_INSTRUCTIONS FOR THE TASK_
Please return only the lines from the one holding "Identify the click" through the one holding "Disclaimer (218, 1241)", exactly as they appear in the records below, both ends included.

_PROVIDED DATA_
+ + + + + + +

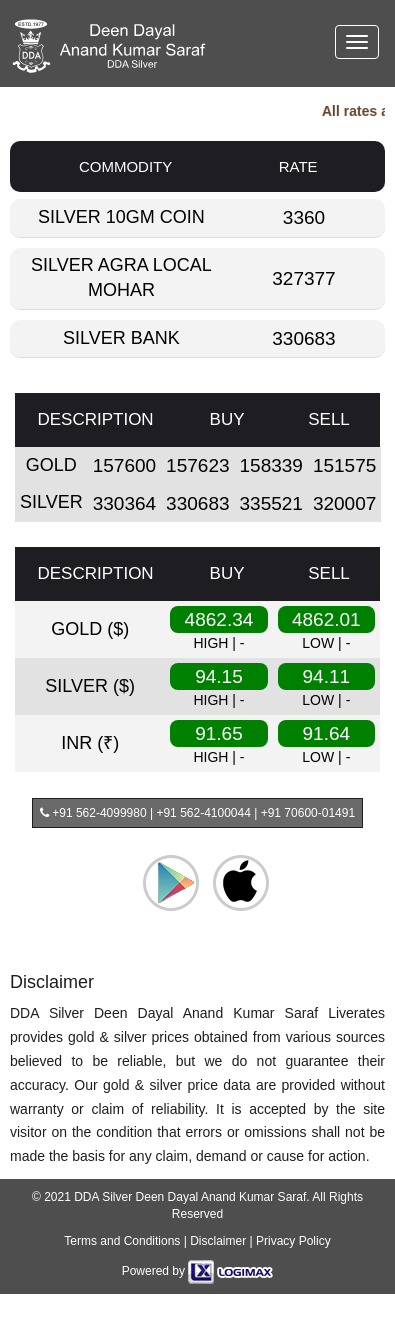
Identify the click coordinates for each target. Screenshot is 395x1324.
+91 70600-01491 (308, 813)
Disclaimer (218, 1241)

+ + + + + + +

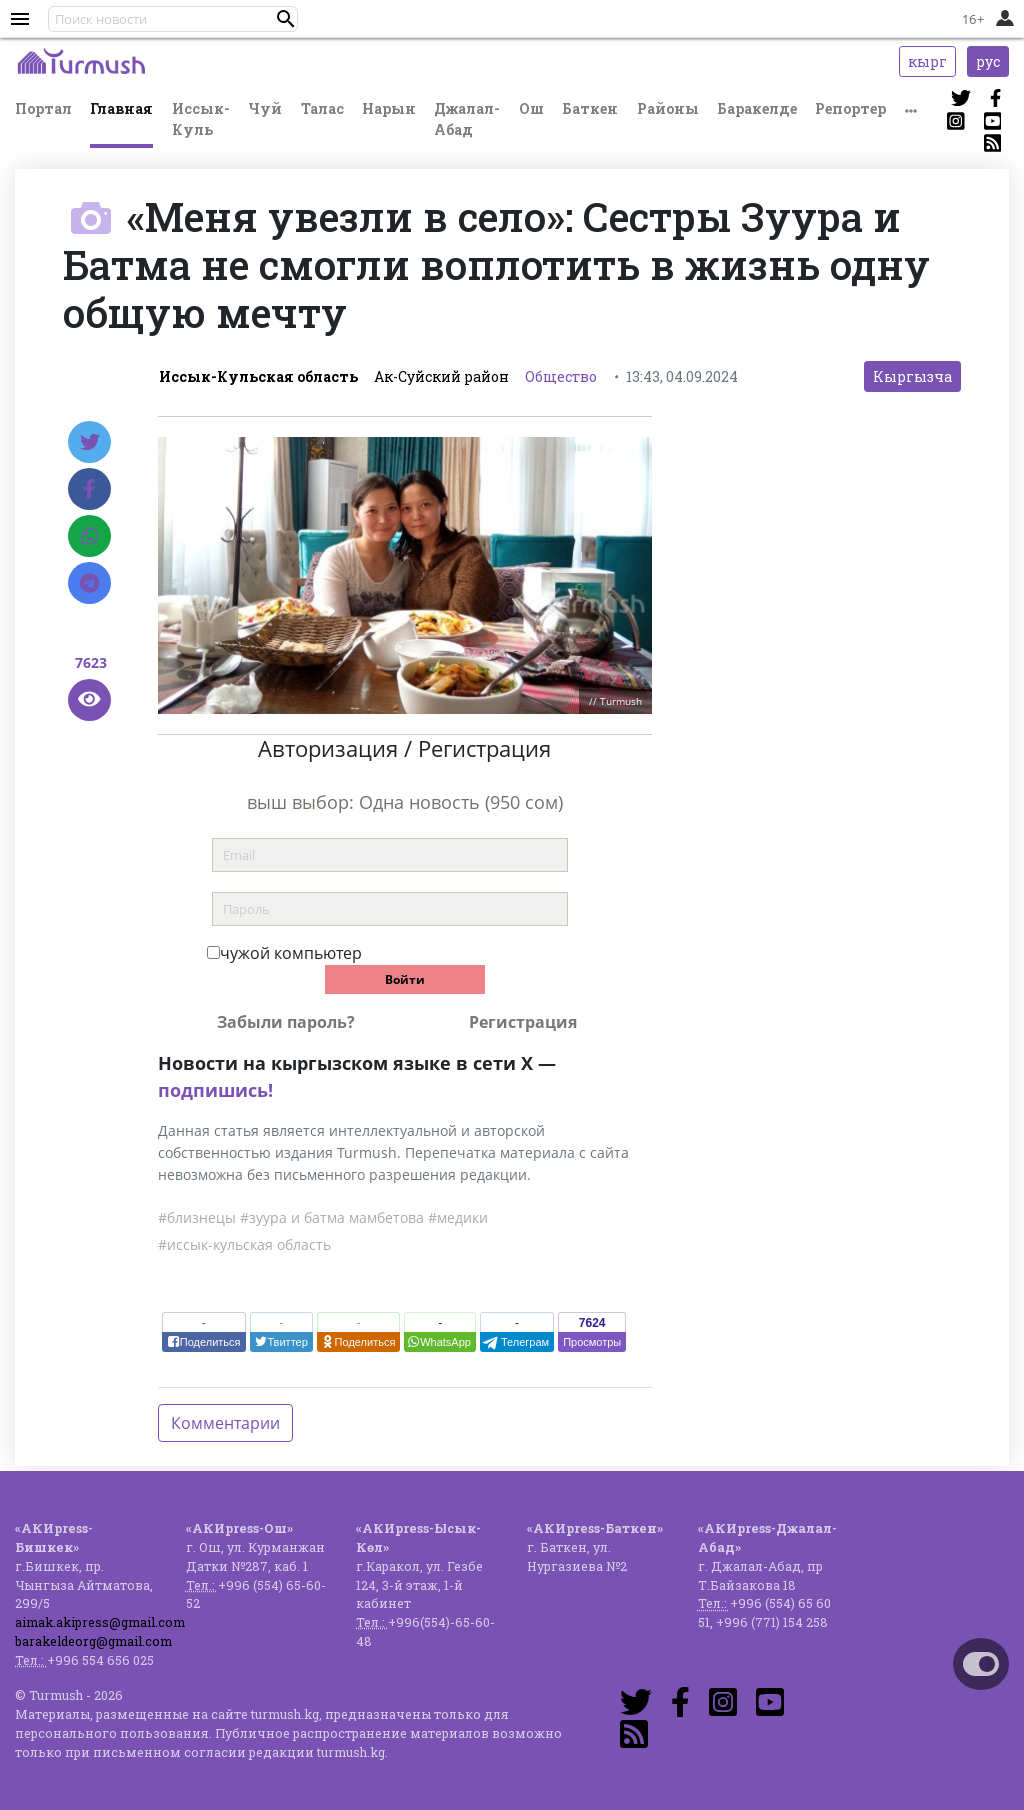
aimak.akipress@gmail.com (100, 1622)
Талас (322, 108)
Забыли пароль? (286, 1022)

+ + + + + + +

_WORKED SOLUTION_
Identify the click coordinates for each target. Screenshot is 395x1324.
+91 70600-01491 (308, 813)
Disclaimer (218, 1241)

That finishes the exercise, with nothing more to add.